RF8: High-temperature resistant materials and coating requirements
The aim of RF8 is to develop new concepts enabling the processing of high-temperature resistant materials. Ideas in the testing phase, such as preheating using flat infrared radiators (e.g., VCSEL) or with the help of an (additional) laser beam to reduce the temperature gradient and thus prevent crack formation, shall be investigated. Additionally, simulations of solidification conditions and thermal balances should enable the estimation of stresses and component warping to compensate for them or avoid them through appropriate use of preheating concepts. To additionally protect the burners from the high temperatures of the combustion chamber, thermal barrier coatings (TBC) can be directly applied during the manufacturing of components using AM via graded structures. The processing and coherent connection of TBC in additive multi-material processes require further developments, especially in the desired complex geometries in RF6 and RF7. In this RF, there is also the opportunity to build on SPP2122 “Materials for AM” to advance material development for high-temperature applications.

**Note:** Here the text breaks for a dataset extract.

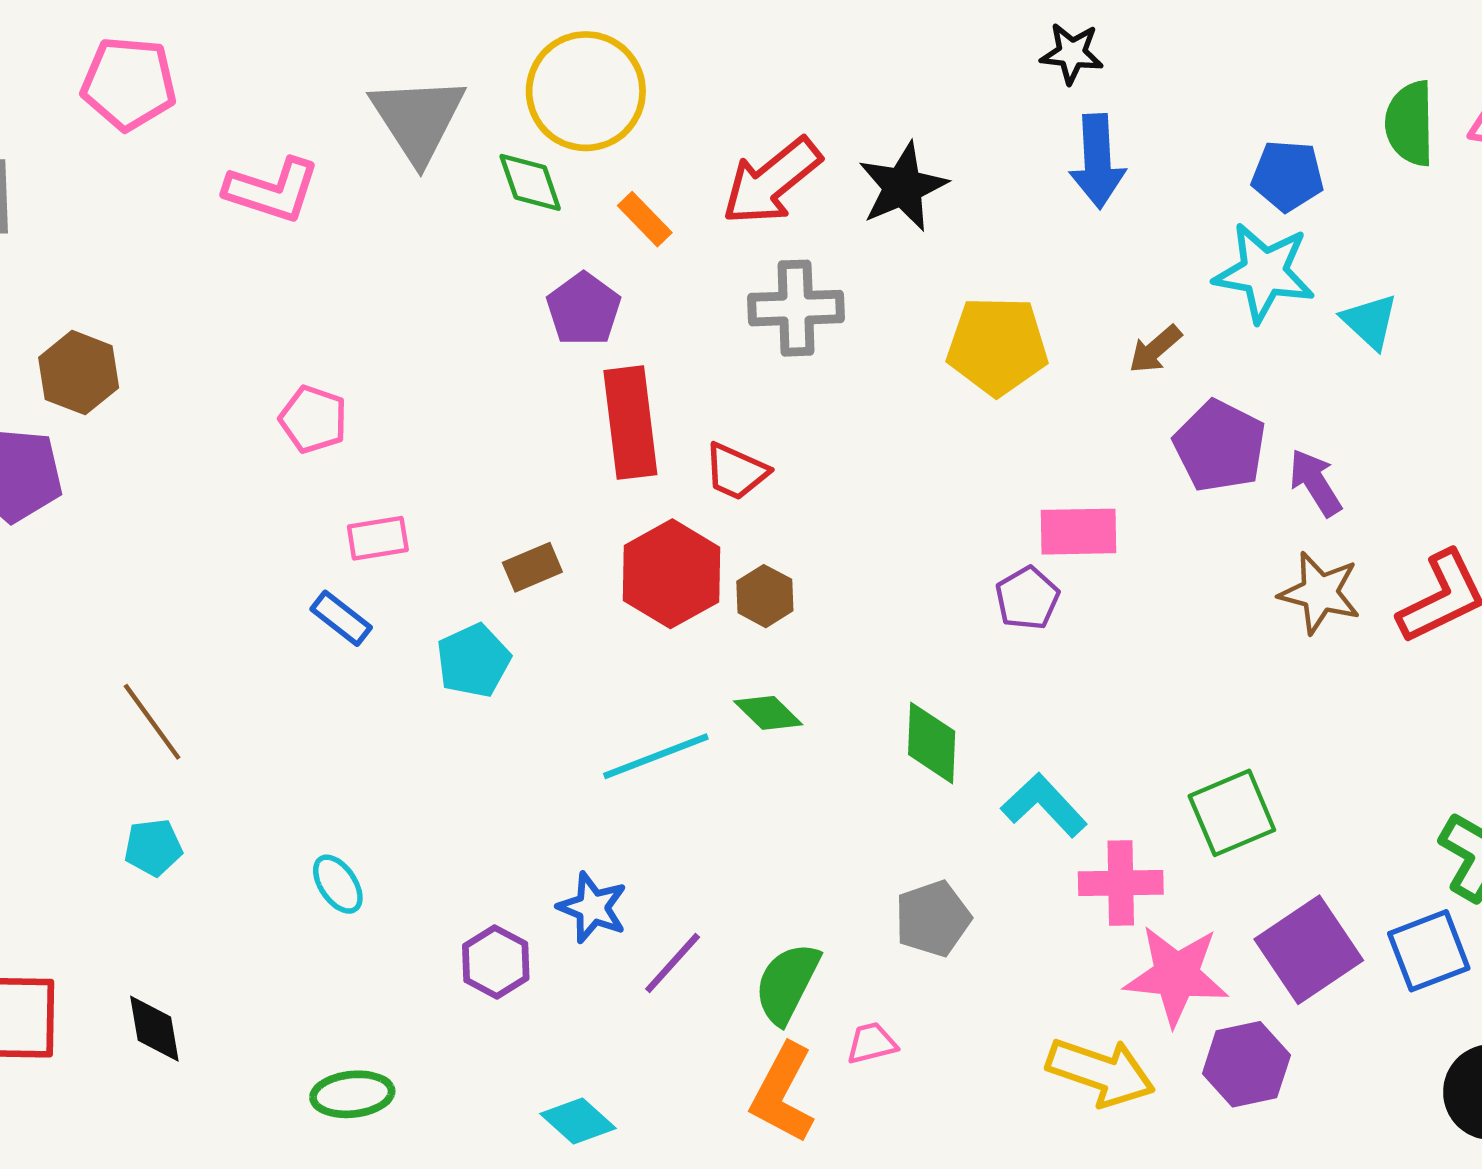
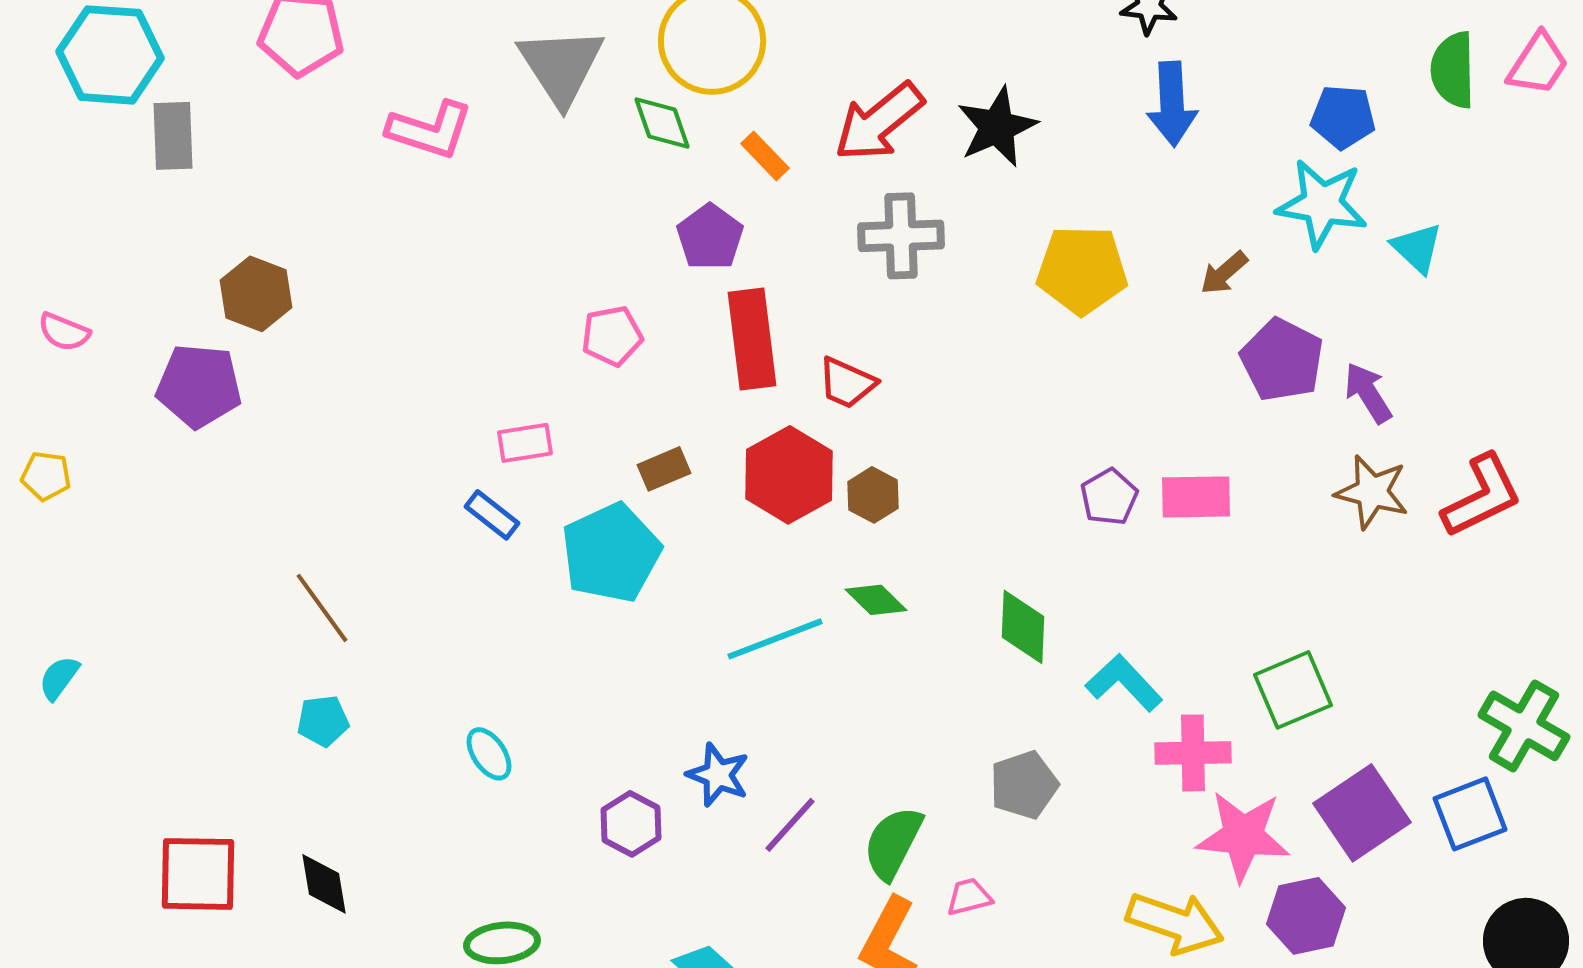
pink pentagon: (313, 419) -> (612, 336), moved, turned -30
pink rectangle: (1078, 532) -> (1196, 497), moved
cyan pentagon: (473, 661) -> (611, 553), size x1.5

RF9: Measurement technology with sensor integration
RF9 aims to advance various developments in sensor integration to ensure successful integration (in RF7) and later functionality of the sensors. These serve not only for better experimental investigation of burners and flame dynamics in RF1, RF3, and RF5 but also enable real-time monitoring of the burner in operation and adaptive process control, e.g., in RF6. In addition to the integration of existing sensor technology, especially multimaterial systems should be used, which combine various manufacturing techniques, such as LPBF for component build-up in connection with aerosol jet printing or a dispenser for applying sensors, to directly print sensors during the printing process, e.g., strain gauges. For these systems, the optimized process control for direct printing of sensors must first be developed to avoid damaging the sensors during the LPBF process. To achieve this goal, coatings developed in collaboration with RF8, which protect the sensors from high temperatures, can also be developed. The possibility of printing a channel into which the sensor is subsequently inserted shall also be investigated. Regardless of sensor integration, channels for gas extraction from the burner can also be incorporated to investigate the chemical composition of the flame in the stabilization area (RF1, RF3, and RF6) and to determine pressures. These measurement data shall be validated against non-invasive measurement methods.